ApplicativeError[F, E]
assumes that the type of E
is somehow encoded in F
and you could create instance of ApplicativeError[F, E]
only because for this particular F
it makes sense to have error E
. Examples:
ApplicativeError[Task, Throwable]
- Task
uses Throwable
as an error channel so it makes sense to expose Throwable
as error algebra. As a matter of the fact Sync[F]
from Cats Effect implements MonadError[F, Throwable]
, which in turns implement ApplicativeError[F, Throwable]

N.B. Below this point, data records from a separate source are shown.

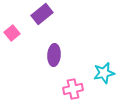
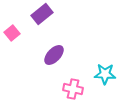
purple ellipse: rotated 40 degrees clockwise
cyan star: moved 1 px right, 1 px down; rotated 15 degrees clockwise
pink cross: rotated 24 degrees clockwise
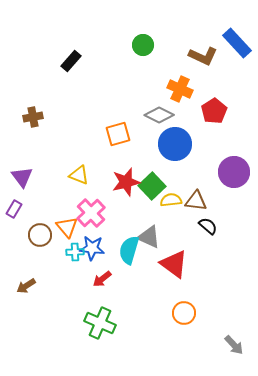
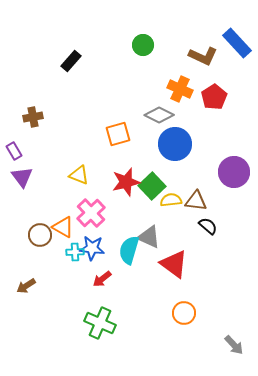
red pentagon: moved 14 px up
purple rectangle: moved 58 px up; rotated 60 degrees counterclockwise
orange triangle: moved 4 px left; rotated 20 degrees counterclockwise
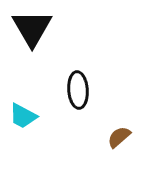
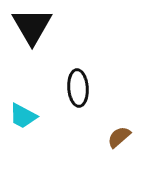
black triangle: moved 2 px up
black ellipse: moved 2 px up
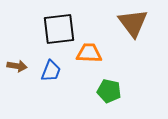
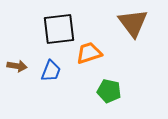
orange trapezoid: rotated 20 degrees counterclockwise
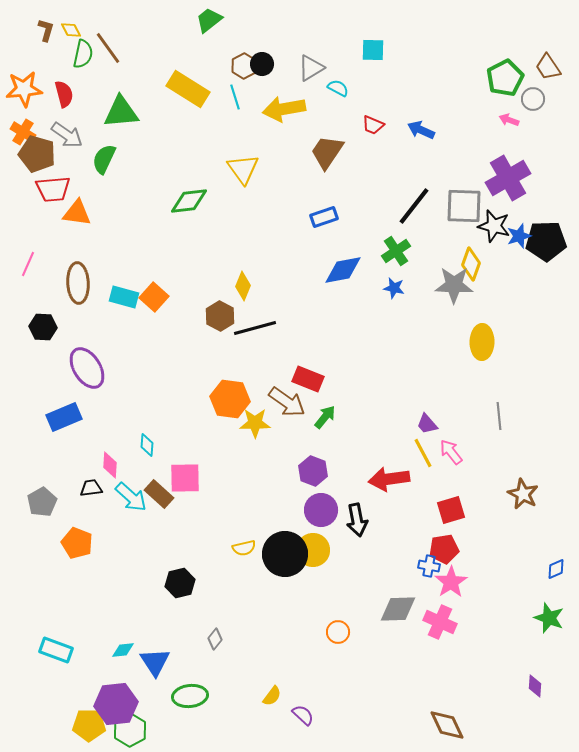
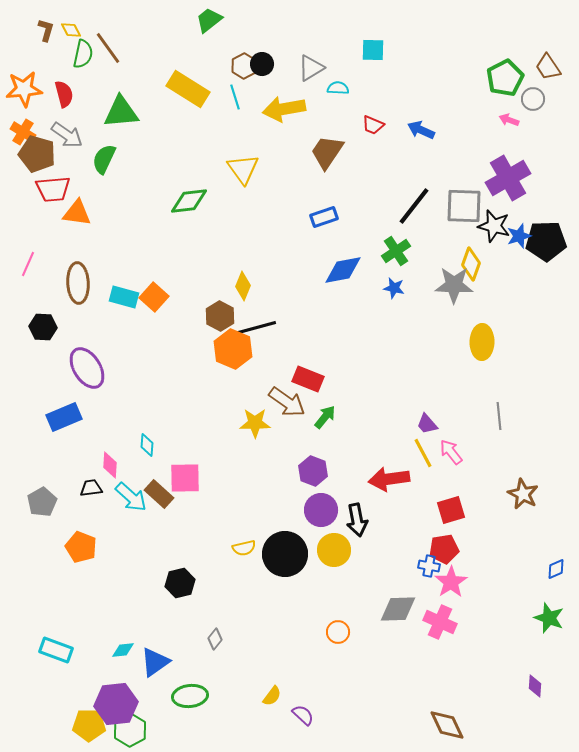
cyan semicircle at (338, 88): rotated 25 degrees counterclockwise
orange hexagon at (230, 399): moved 3 px right, 50 px up; rotated 15 degrees clockwise
orange pentagon at (77, 543): moved 4 px right, 4 px down
yellow circle at (313, 550): moved 21 px right
blue triangle at (155, 662): rotated 28 degrees clockwise
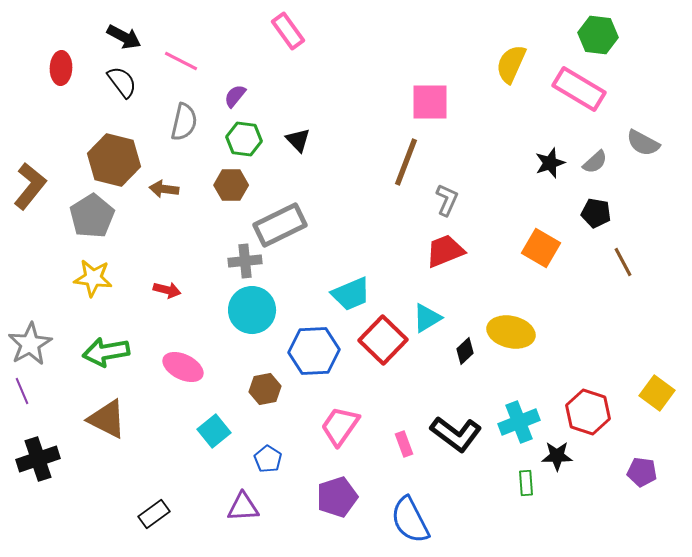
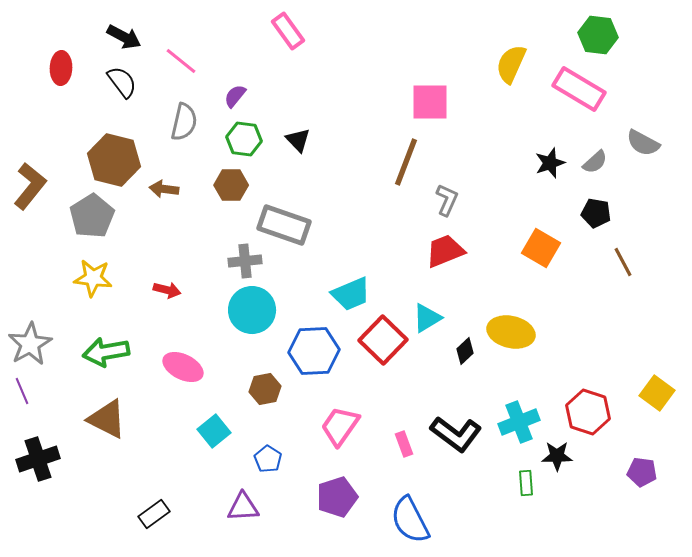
pink line at (181, 61): rotated 12 degrees clockwise
gray rectangle at (280, 225): moved 4 px right; rotated 45 degrees clockwise
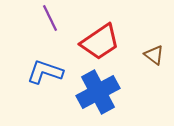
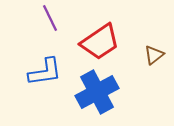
brown triangle: rotated 45 degrees clockwise
blue L-shape: rotated 153 degrees clockwise
blue cross: moved 1 px left
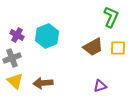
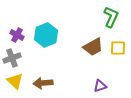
cyan hexagon: moved 1 px left, 1 px up
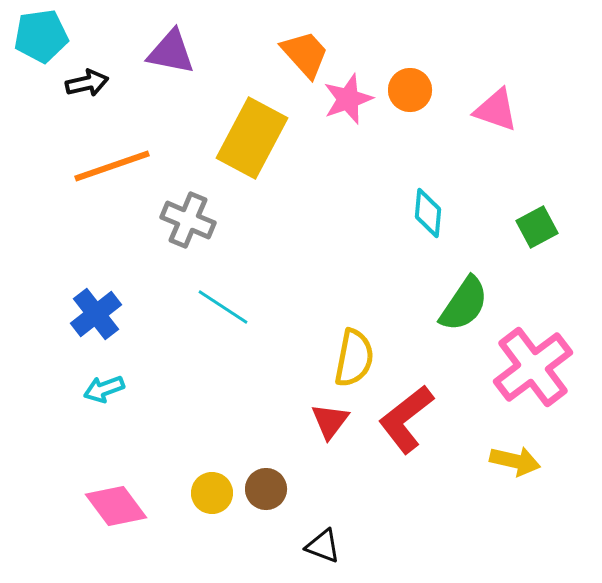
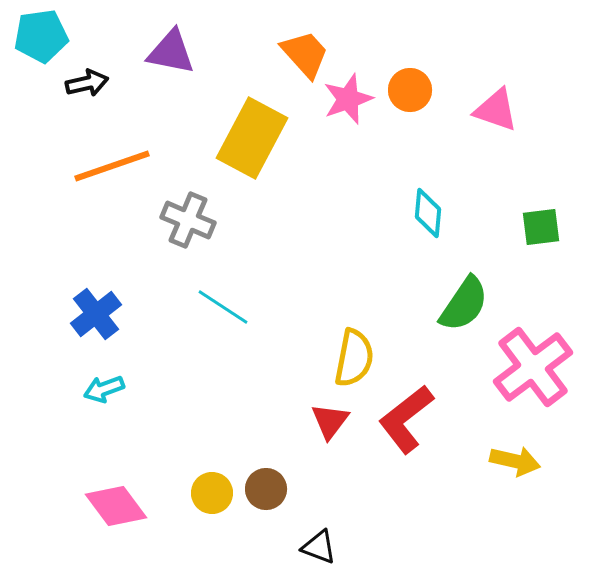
green square: moved 4 px right; rotated 21 degrees clockwise
black triangle: moved 4 px left, 1 px down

- many type classes of Cats Effect assume that you only deal with Throwable
ApplicativeError[Task[Either[E, *]], E]
- in such combinations you will have E
both in type F
's specific definition as well as in E
parameter - this is typical for all kind of bifunctors: Task[Either[E, *]]
, EitherT[Task, E, *]
, ZIO's IO[E, A]
, and so on
The interface ApplicativeError[F, E]
doesn't handle error on its own. But it exposes methods:
raiseError[A](e: E): F[A]
- which creates an error
handleErrorWith[A](fa: F[A])(f: (E) ⇒ F[A]): F[A]
- which handled it
so that you could tell it how to handle it.
Both works without assuming anything about the nature of error and F other that it is Applicative
which can fail. If you only use F
and type classes, you can use these methods to recover from error. And if you know the exact type of F
on call site (because it is hardcoded to Task
, IO
, Coeval
, etc) you can use recovery method directly.

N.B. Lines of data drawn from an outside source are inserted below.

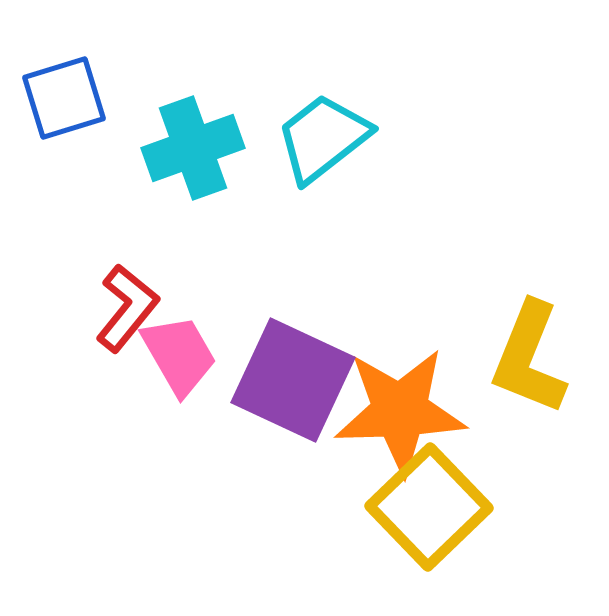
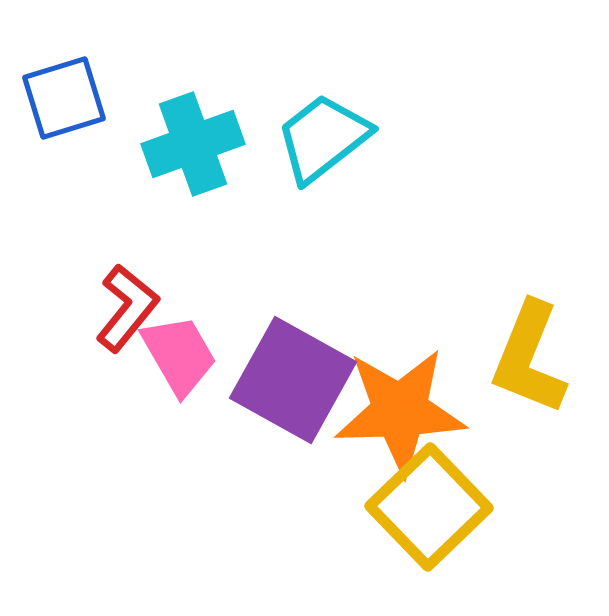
cyan cross: moved 4 px up
purple square: rotated 4 degrees clockwise
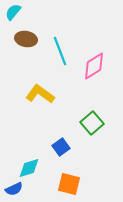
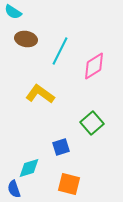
cyan semicircle: rotated 96 degrees counterclockwise
cyan line: rotated 48 degrees clockwise
blue square: rotated 18 degrees clockwise
blue semicircle: rotated 96 degrees clockwise
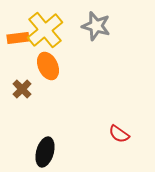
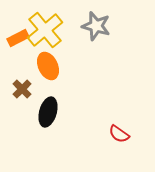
orange rectangle: rotated 20 degrees counterclockwise
black ellipse: moved 3 px right, 40 px up
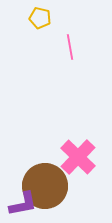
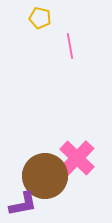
pink line: moved 1 px up
pink cross: moved 1 px left, 1 px down
brown circle: moved 10 px up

The main difference is that result F[Either[E, A]]
doesn't tell the caller that E
should be treated as a failure. F[A]
tells that there could be only A
successful value. Additionally one requires Applicative
while the other ApplicativeError
, so there is difference in "power" required to create a value - if you see ApplicativeError
even though there is no E
in result you can assume that method might fail because it requires more powerful type class.
But of course it is not set in stone and it is mainly about expressing intentions, because everywhere you have F[A]
you can convert to and from F[Either[E, A]]
using ApplicativeError[F, E]
(there are even methods for it like attempt[A](fa: F[A]): F[Either[E, A]]
or fromEither[A](x: Either[E, A]): F[A]
). So on one part of your application you can have F[A]
with E
algebra, but then there is that one pure function that uses Either[E, A] => B
which you would like to use - then you could convert, map, and if necessary convert back.
TL;DR it is mainly about expressing intent as both are "morally" equal.